%%

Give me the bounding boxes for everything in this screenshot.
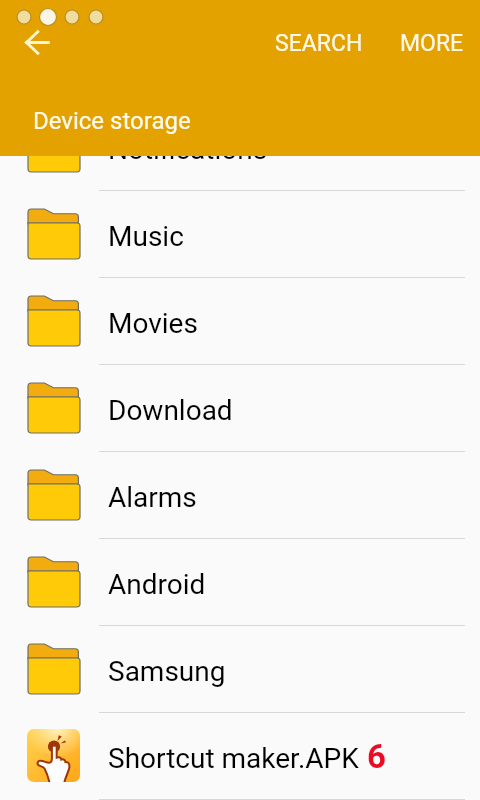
button[interactable]: Music [0,191,480,278]
button[interactable]: Shortcut maker.APK [0,713,480,800]
button[interactable]: Alarms [0,452,480,539]
staticText: Music [108,220,184,253]
button[interactable]: Movies [0,278,480,365]
staticText: Movies [108,307,198,340]
staticText: Notifications [108,133,268,166]
button[interactable]: Android [0,539,480,626]
button[interactable]: Download [0,365,480,452]
staticText: Device storage [33,107,191,135]
staticText: Android [108,568,206,601]
button[interactable]: SEARCH [259,22,379,65]
staticText: Shortcut maker.APK [108,742,359,775]
staticText: Alarms [108,481,197,514]
button[interactable]: Back [14,18,62,66]
staticText: SEARCH [275,30,363,57]
button[interactable]: Samsung [0,626,480,713]
button[interactable]: MORE [379,22,480,65]
staticText: 6 [367,737,386,776]
staticText: Download [108,394,233,427]
button[interactable]: Notifications [0,104,480,191]
staticText: Samsung [108,655,226,688]
staticText: MORE [400,30,464,57]
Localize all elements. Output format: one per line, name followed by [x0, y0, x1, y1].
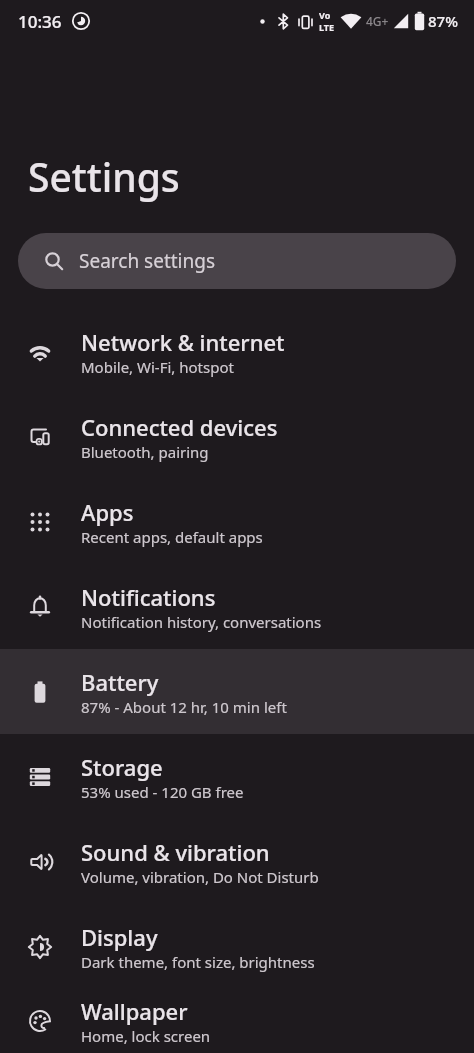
- button[interactable]: Storage: [0, 734, 474, 819]
- staticText: Apps: [81, 497, 134, 527]
- staticText: 4G+: [366, 13, 389, 29]
- staticText: Recent apps, default apps: [81, 527, 263, 547]
- staticText: Mobile, Wi-Fi, hotspot: [81, 357, 234, 377]
- button[interactable]: Notifications: [0, 564, 474, 649]
- staticText: Display: [81, 922, 158, 952]
- button[interactable]: Battery: [0, 649, 474, 734]
- staticText: 87% - About 12 hr, 10 min left: [81, 697, 287, 717]
- button[interactable]: Sound & vibration: [0, 819, 474, 904]
- staticText: Dark theme, font size, brightness: [81, 952, 315, 972]
- button[interactable]: Connected devices: [0, 394, 474, 479]
- button[interactable]: Network & internet: [0, 309, 474, 394]
- staticText: 87%: [428, 11, 458, 31]
- staticText: Battery: [81, 667, 159, 697]
- staticText: Settings: [28, 150, 180, 203]
- staticText: 53% used - 120 GB free: [81, 782, 244, 802]
- staticText: Volume, vibration, Do Not Disturb: [81, 867, 319, 887]
- button[interactable]: Display: [0, 904, 474, 989]
- staticText: Notifications: [81, 582, 216, 612]
- staticText: Search settings: [79, 248, 216, 274]
- staticText: Vo: [319, 9, 331, 21]
- staticText: Bluetooth, pairing: [81, 442, 209, 462]
- button[interactable]: Wallpaper: [0, 989, 474, 1053]
- staticText: Network & internet: [81, 327, 285, 357]
- staticText: Notification history, conversations: [81, 612, 322, 632]
- staticText: LTE: [319, 21, 335, 33]
- staticText: Connected devices: [81, 412, 278, 442]
- button[interactable]: Apps: [0, 479, 474, 564]
- staticText: Wallpaper: [81, 996, 188, 1026]
- staticText: Sound & vibration: [81, 837, 270, 867]
- staticText: 10:36: [18, 10, 62, 33]
- staticText: Storage: [81, 752, 163, 782]
- button[interactable]: Search settings: [18, 233, 456, 289]
- staticText: Home, lock screen: [81, 1026, 211, 1046]
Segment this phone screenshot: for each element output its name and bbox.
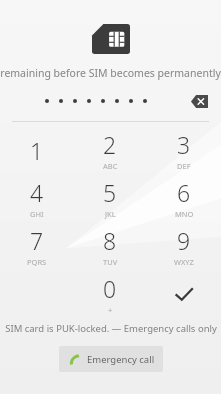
staticText: 2 xyxy=(103,129,117,160)
staticText: 6 xyxy=(177,177,191,208)
staticText: ABC xyxy=(103,161,118,171)
button[interactable]: Emergency call xyxy=(59,346,163,372)
button[interactable]: 8 xyxy=(73,222,147,270)
staticText: 8 xyxy=(103,225,117,256)
staticText: TUV xyxy=(103,257,118,267)
staticText: 7 xyxy=(30,225,44,256)
button[interactable]: Enter xyxy=(147,270,221,318)
staticText: 9 xyxy=(177,225,191,256)
staticText: 0 xyxy=(103,273,117,304)
staticText: MNO xyxy=(175,209,194,219)
staticText: 5 xyxy=(103,177,117,208)
button[interactable]: 7 xyxy=(0,222,73,270)
button[interactable]: 5 xyxy=(73,174,147,222)
button[interactable]: Backspace xyxy=(187,90,211,112)
staticText: WXYZ xyxy=(174,257,194,267)
button[interactable]: 3 xyxy=(147,126,221,174)
staticText: SIM card is PUK-locked. — Emergency call… xyxy=(5,322,217,335)
button[interactable]: 9 xyxy=(147,222,221,270)
staticText: + xyxy=(108,305,113,315)
staticText: Emergency call xyxy=(87,353,155,366)
staticText: JKL xyxy=(105,209,116,219)
button[interactable]: 4 xyxy=(0,174,73,222)
staticText: GHI xyxy=(30,209,44,219)
staticText: DEF xyxy=(177,161,191,171)
staticText: remaining before SIM becomes permanently… xyxy=(0,66,221,80)
staticText: 4 xyxy=(30,177,44,208)
staticText: 3 xyxy=(177,129,191,160)
button[interactable]: 6 xyxy=(147,174,221,222)
staticText: PQRS xyxy=(27,257,47,267)
button[interactable]: 1 xyxy=(0,126,73,174)
staticText: 1 xyxy=(30,135,44,166)
button[interactable]: 0 xyxy=(73,270,147,318)
button[interactable]: 2 xyxy=(73,126,147,174)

%%

From the material above, copy each line that includes the word "Samsung".

RESPONSE:
button[interactable]: Samsung [0,626,480,713]
staticText: Samsung [108,655,226,688]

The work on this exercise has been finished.